Together since 1998, theirs is an ordinary love story that reached extraordinary heights. Due to their careers lived in the spotlight, Victoria and David Beckham have throughout the years become an almost alternative royalty. Not just for the UK who already has a firm monarchy in tact, but for us all. We are all, after all part of a larger global family. (Hence, our very own obsession with the royal wedding, the Kardashians, and the Obamas).
The Beckhams have had their fair share of rumoured scandals but seem to have a solid marriage when they share their private lives on social media.
And, as a fashion gal at heart, what always stood out to me, and gave me great reassurance in their union, was their couple co-ordinated outfits.
Now that, that is true love.
Then there's the case of our very own (see how we claim them!) Rachel and Siya Kolisi. Siya, who rose to captaincy this year for the Springboks rugby team, married Rachel in 2016. We were mesmerised by their very palpable love then, and continue to be now.
But like the Beckhams, controversy and haters follow famous couples wherever they go. Rachel has experienced her fair share of online hate, and has been very open about it.
She just posted this, discussing the unrealistic expectations people place on women's post-pregnancy bodies.

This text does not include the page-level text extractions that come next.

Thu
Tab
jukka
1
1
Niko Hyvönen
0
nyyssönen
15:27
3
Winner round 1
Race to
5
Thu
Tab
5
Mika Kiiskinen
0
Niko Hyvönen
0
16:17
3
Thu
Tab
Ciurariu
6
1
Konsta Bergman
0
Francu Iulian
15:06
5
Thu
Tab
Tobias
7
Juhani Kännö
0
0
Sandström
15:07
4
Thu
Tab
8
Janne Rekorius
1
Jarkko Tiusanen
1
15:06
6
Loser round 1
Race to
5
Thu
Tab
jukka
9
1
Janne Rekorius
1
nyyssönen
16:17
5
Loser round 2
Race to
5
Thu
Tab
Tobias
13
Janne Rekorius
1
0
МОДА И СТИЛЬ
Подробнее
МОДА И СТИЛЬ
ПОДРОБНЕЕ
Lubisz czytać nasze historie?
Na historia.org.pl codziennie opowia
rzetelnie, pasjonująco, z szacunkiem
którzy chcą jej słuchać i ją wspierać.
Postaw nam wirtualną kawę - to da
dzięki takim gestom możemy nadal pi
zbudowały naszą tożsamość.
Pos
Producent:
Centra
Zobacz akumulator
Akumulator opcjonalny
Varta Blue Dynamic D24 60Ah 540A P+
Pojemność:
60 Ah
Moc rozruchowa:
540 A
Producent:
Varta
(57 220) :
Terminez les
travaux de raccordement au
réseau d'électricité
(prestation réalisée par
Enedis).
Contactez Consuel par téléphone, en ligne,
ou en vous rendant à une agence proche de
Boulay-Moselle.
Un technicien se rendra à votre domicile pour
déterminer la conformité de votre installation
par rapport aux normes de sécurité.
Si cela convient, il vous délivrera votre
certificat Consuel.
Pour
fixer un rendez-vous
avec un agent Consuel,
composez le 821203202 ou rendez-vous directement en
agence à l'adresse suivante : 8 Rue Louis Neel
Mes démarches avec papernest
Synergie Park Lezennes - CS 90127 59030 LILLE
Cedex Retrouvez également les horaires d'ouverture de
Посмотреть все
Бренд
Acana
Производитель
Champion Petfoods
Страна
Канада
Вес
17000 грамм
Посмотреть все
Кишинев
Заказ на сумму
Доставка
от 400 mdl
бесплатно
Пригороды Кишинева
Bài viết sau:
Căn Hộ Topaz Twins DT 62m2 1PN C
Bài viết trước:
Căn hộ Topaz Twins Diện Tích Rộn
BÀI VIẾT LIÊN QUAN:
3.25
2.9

Okay. Here we go. These are unfiltered pics I took today after my second session with @stirlinggshaw and @bods_bytam I take a lot of pride in looking after my body and looking good so this is as raw as you’ll get me. I’ve also seen a lot of ladies who have recently had their first child and desperate for “their body back” I’ve been this person. 1. There’s no getting your body back, what our bodies go through carrying children and birthing them is nothing short of superhuman. 2. Why are we all so caught up in a twisted society that we need to be woman who are educated, have successful careers, be great mothers, wives, good social life, and great bodies? I see countless posts on a daily basis of woman working out postpartum covered head to toe “getting their bodies back” I’m guilty here too. Also countless posts of woman who do before and after posts but they’ll only post them when they’re in the “after” stage. Ive started a journey getting fit and healthy again. I’ve never been interested in being skinny. And I hope to inspire other woman not to be ashamed of where you’re at, but don’t get comfortable there either. Let’s live our best lives! Some of you might have read some stuff about me recently about being insecure among other things. I’ve never been in a more determined and motivated space. HERE I AM.

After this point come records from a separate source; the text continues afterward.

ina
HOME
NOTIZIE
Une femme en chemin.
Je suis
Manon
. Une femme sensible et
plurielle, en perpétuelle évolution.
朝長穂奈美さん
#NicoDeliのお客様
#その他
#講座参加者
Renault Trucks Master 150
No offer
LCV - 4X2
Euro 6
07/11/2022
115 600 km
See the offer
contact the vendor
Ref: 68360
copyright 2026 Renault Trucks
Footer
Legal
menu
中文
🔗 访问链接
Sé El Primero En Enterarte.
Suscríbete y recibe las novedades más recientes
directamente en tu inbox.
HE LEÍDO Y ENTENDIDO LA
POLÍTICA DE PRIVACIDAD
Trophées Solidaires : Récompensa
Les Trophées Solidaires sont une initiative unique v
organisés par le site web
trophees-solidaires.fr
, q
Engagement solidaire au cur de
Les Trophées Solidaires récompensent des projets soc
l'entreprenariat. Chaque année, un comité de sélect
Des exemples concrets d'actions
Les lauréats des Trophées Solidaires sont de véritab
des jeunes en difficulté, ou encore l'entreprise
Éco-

And that's just the thing, celeb couples are held to completely unrealistic standards. Their love, as claimed by us should be everlasting, forever untarnished, while it should still be real and natural. Celeb couples are an alternative royalty, as they sit firmly one rung below royalty on that ladder of perfect love. Like a Maslow pyramid, we see them self-actualise, wanting that for ourselves. Forgetting we are all human, flawed and, well, just ordinary people - some are just living extraordinary lives because of their circumstances.
In her article, Nomzamo Mbatha and Maps Maponyane - why are we so invested in celebrity relationships?, Carmen Williams notes that "We’re all probably in parasocial relationships with these celebs. According to Find A Psychologist, parasocial relationships 'are one-sided relationships, where one person extends emotional energy, interest and time, and the other party, the persona, is completely unaware of the other’s existence.' They’re most common with celebrities or organisations like sports teams."
But back to the Kolisis... have they ever co-ordinated like the Beckhams?
Fashion twinning aside if it was anything to go by (and it's probably not), the fame that Rachel and Siya have to deal with is comparable. Smaller scale of course.
Even though Rachel and Siya have been the victims of shaming, rumours and general commentary that, unfortunately, comes with the territory of being famous and a couple in the limelight, I would say that I am happy for them that they still have some privacy, some possibility to escape from scrutiny. Because in the end, they are but ordinary humans, living in extraordinary circumstances.